Liberal Supreme Court justices Elena Kagan, Sonia Sotomayor, and Ruth Bader Ginsburg dissented, writing that today’s decision “prevents thousands of otherwise eligible voters from participating in Florida’s primary election simply because they are poor.”
Sotomayor also criticized the 11th Circuit’s stay.
“The Eleventh Circuit’s ‘bare order’ staying the District Court’s decision does not ‘provide any factual findings or indeed any reasoning of its own,’ and ‘[t]here has been no explanation given by the Court of Appeals showing the ruling and findings of the District Court to be incorrect,'” she wrote.
The fight over felon voting rights in Florida began in 2018, immediately after Florida voters decisively passed Amendment 4, a constitutional amendment restoring voting rights to those with felony records. Florida was one of a small group of states that enforced a lifetime voting ban for anyone with a felony record, and Amendment 4 was hailed as one of the largest single expansions of the franchise in recent history.
Arguments over how to implement the law began immediately. The amendment’s language said that voting rights would be restored “upon completion of all terms of sentence including parole or probation,” but it did not say whether “all terms” included financial obligations imposed by courts.
Florida Republicans, including Gov. DeSantis, argued that it did, and they passed a bill making voting eligibility contingent on first paying off court fines and fees. Civil rights groups say that amounts to a poll tax, and several of them filed lawsuits last year challenging the new law at both the state and federal levels.

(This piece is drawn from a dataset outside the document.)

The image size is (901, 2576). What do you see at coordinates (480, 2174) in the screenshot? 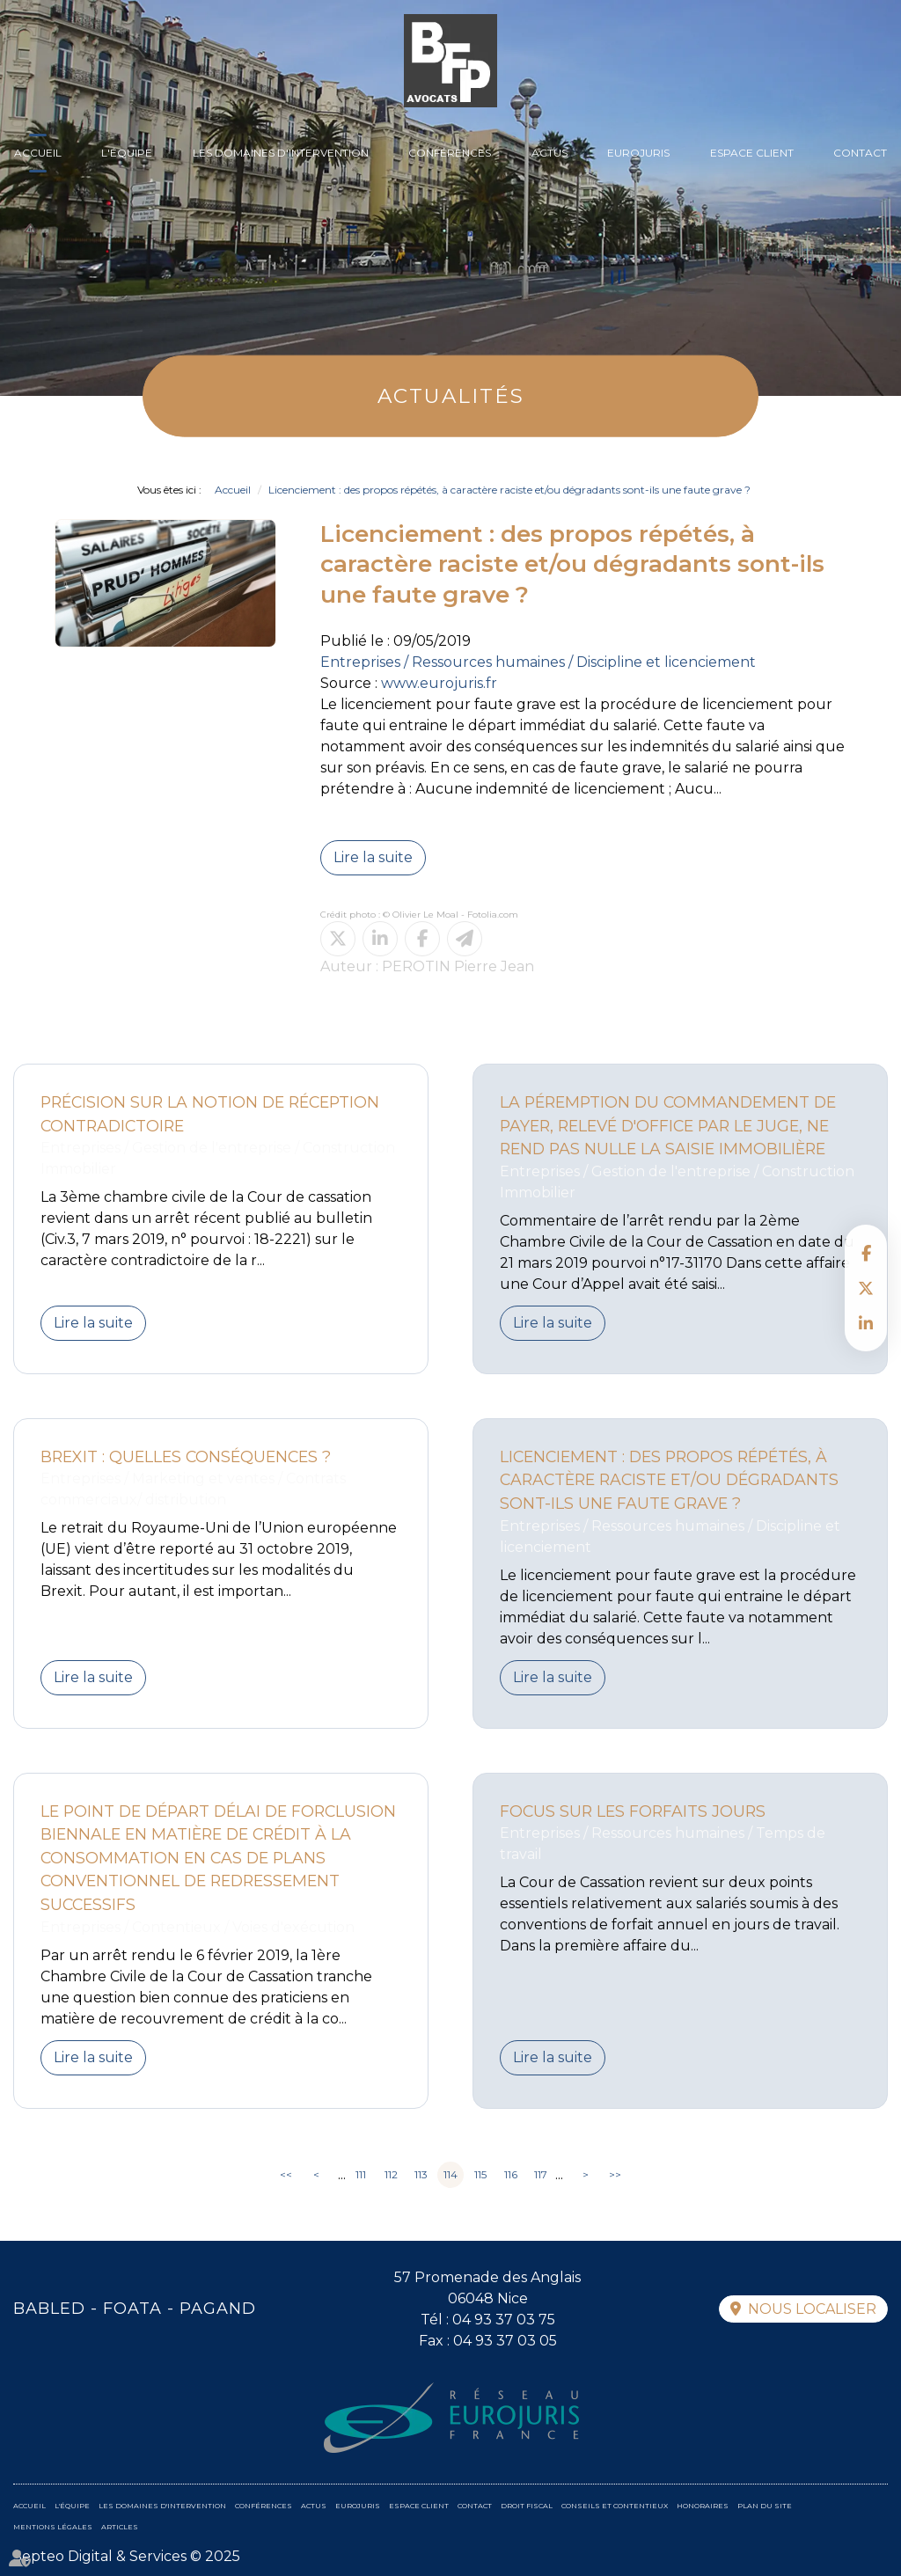 I see `115` at bounding box center [480, 2174].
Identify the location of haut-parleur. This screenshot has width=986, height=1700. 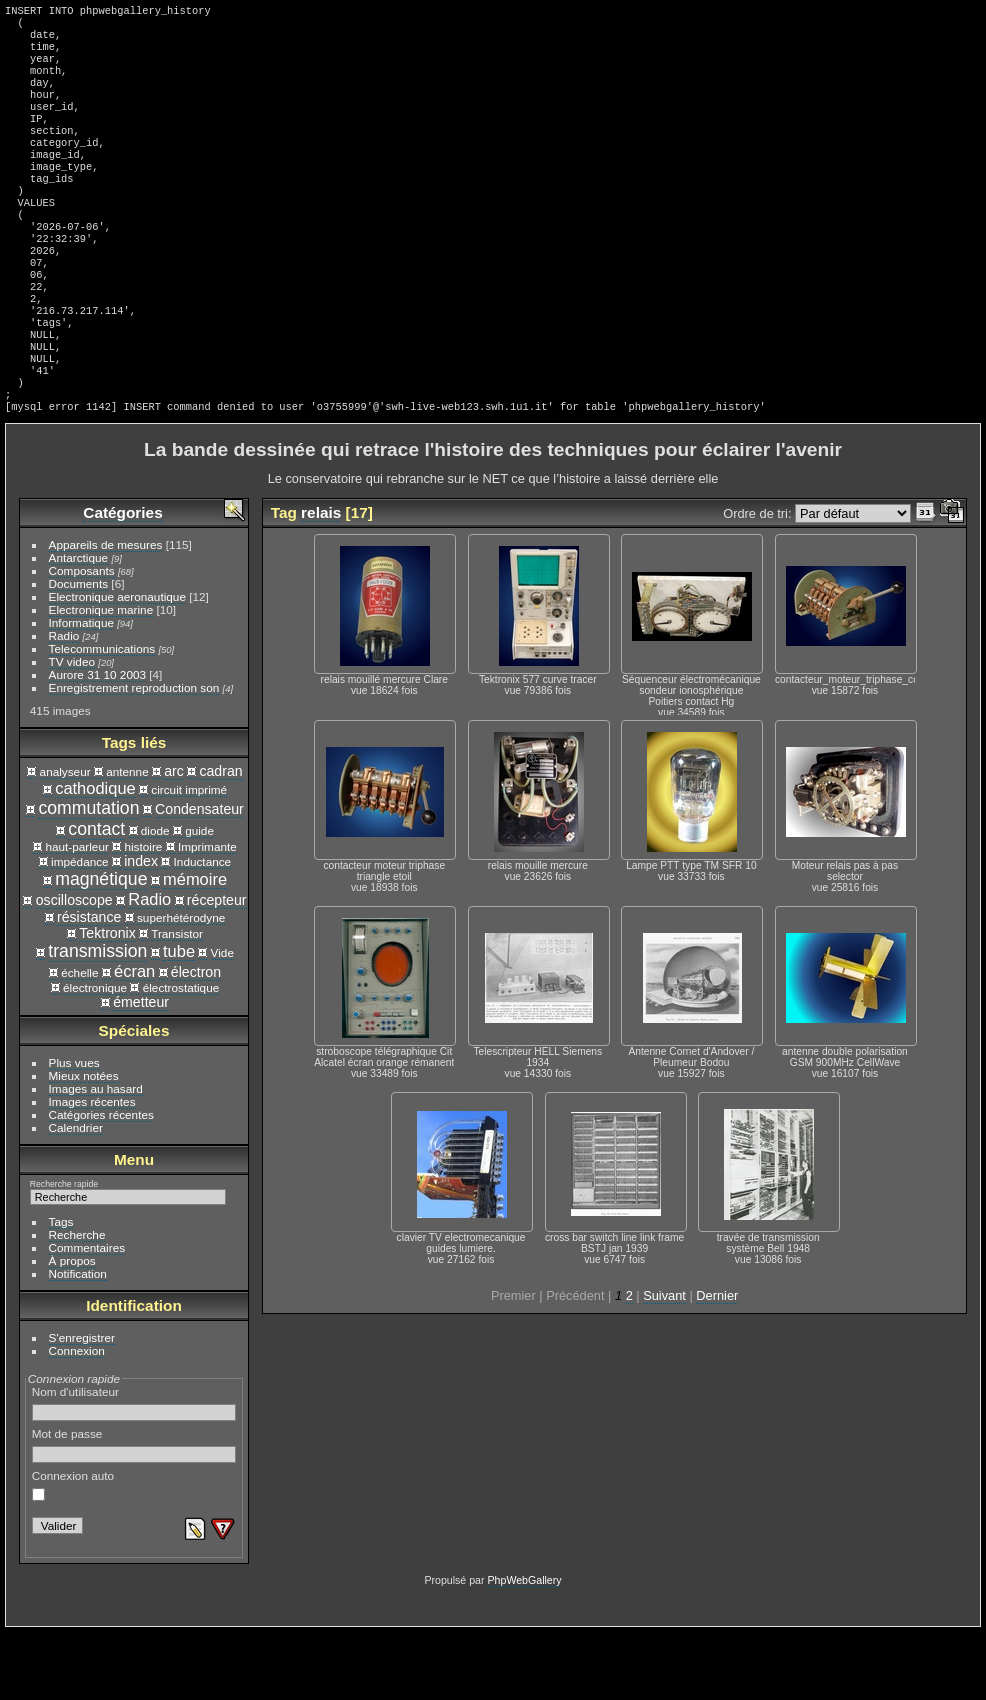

The Fines & Fees Justice Center has found that Florida courts, which are funded almost entirely through fines and fees, had “115 different types of fees and surcharges, the second highest number in the country.” As a result, WLRN reported, Florida felons would have to pay back hundreds of millions of dollars to restore their voting rights.
At trial this April, state officials repeatedly admitted they couldn’t easily track how much someone owed in criminal fines and fees; the documents were often scattered across multiple county agencies. In a withering opinion, Hinkle noted that “even with a team of attorneys and unlimited time, the State has been unable to show how much each plaintiff must pay to vote under the State’s view of the law.”
Hinkle’s ruled Florida must create a clear and quick system for determining voter eligibility, and that the state couldn’t disqualify felony offenders who had a court-appointed attorney or had their fines converted into civil liens, which could potentially restore voting rights to a massive number of those with felony records in the state.
But Hinkle’s order is now stayed until after an August 18 hearing before the 11th Circuit Court of Appeals, the same day as Florida’s primary elections. It’s unclear whether the case will be cleared up before the general election in November.
The Supreme Court’s decision not to lift the stay means that currently disenfranchised Florida voters will be blocked from registering for Florida’s primary elections before the July 20 deadline.
“My heart went out to the countless number of returned citizens who were looking forward to participating in an election maybe for the first time, or the first time in a long time,” Desmond Meade, president of the Florida Rights Restoration Coalition, told The Washington Post. “To see their hopes dashed like that, because of politics, that really brought me to tears.”